Member of Parliament for Jessore-3
- In office 10 July 1986 – 6 December 1987
- Preceded by: Ebadot Hossain Mondal
- Succeeded by: Abdul Hai
- In office 25 January 2009 – 20 November 2013
- Preceded by: Tariqul Islam
- Succeeded by: Kazi Nabil Ahmed

Personal details
- Born: 1 March 1945 Kolkata, Bengal Presidency, British India
- Died: 10 January 2021 (aged 75) Jessore, Bangladesh
- Party: Bangladesh Awami League
- Other political affiliations: Jatiya Party (Ershad)
- Parent: Habibur Rahman (father)

= Mohammad Khaledur Rahman Tito =

Bangladeshi politician (1945–2021)

Mohammad Khaledur Rahman Tito (1 March 1945 – 10 January 2021) was a Bangladeshi politician. He served as a Jatiya Sangsad member as a Jatiya Party member during 1986–1988 and a Bangladesh Awami League member during 2009–2013 representing the Jessore-3 constituency.

==Early life==
Tito passed his matriculation in 1960 and intermediate exams in 1963 from Quaid e Azam College (now Government Shaheed Suhrawardy College) in Dhaka in the then East Pakistan. He then graduated from Michael Madhusudan College in Jessore in 1967 from jail.

Tito joined politics at Chhatra Union in Michael Madhusudan College in 1963. He then got involved with left-leaning workers' politics in 1967.

==Career==
Tito was elected Jessore municipality chairman in 1984 and was elected a member of Jatiya Sangsad from Jatiya Party in 1986. Next year, he took charge as organising secretary of the central Jatiya Party.

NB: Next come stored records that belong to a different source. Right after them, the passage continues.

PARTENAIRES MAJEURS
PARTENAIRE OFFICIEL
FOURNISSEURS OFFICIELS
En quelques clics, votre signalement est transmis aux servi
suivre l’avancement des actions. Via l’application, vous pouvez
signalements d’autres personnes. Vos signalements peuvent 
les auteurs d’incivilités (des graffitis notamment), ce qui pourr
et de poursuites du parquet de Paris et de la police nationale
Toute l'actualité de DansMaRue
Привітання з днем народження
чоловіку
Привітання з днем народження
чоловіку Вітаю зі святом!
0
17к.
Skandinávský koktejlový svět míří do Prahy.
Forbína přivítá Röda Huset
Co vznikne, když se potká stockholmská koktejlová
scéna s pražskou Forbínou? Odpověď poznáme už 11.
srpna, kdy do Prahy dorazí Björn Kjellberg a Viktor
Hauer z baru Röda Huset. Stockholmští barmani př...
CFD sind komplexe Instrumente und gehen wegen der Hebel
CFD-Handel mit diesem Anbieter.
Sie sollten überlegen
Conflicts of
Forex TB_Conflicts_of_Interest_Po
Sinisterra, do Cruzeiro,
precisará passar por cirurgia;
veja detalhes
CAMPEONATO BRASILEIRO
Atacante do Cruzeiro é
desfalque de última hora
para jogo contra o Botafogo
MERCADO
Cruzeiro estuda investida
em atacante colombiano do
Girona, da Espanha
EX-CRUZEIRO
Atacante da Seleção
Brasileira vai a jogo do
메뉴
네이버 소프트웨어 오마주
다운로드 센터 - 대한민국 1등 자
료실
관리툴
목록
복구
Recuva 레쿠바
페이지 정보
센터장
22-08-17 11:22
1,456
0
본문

In 1990, he was appointed as the state minister for Labour and Man Power ministry. After the fall of Hussain Muhammad Ershad ruling, he was put in jail in 1991. At the end of 1991, Tito was made the secretary general (in charge) of Jatiya Party.

Tito joined Bangladesh Awami League on 9 March 2006. He was elected to Parliament from Jessore-3 on 29 December 2008 as a candidate of Bangladesh Awami League. On 22 April 2009 he sued former Minister Tarikul Islam, also publisher of Daily Loksamaj, for defamation. His house in Jessore was attacked in March 2015.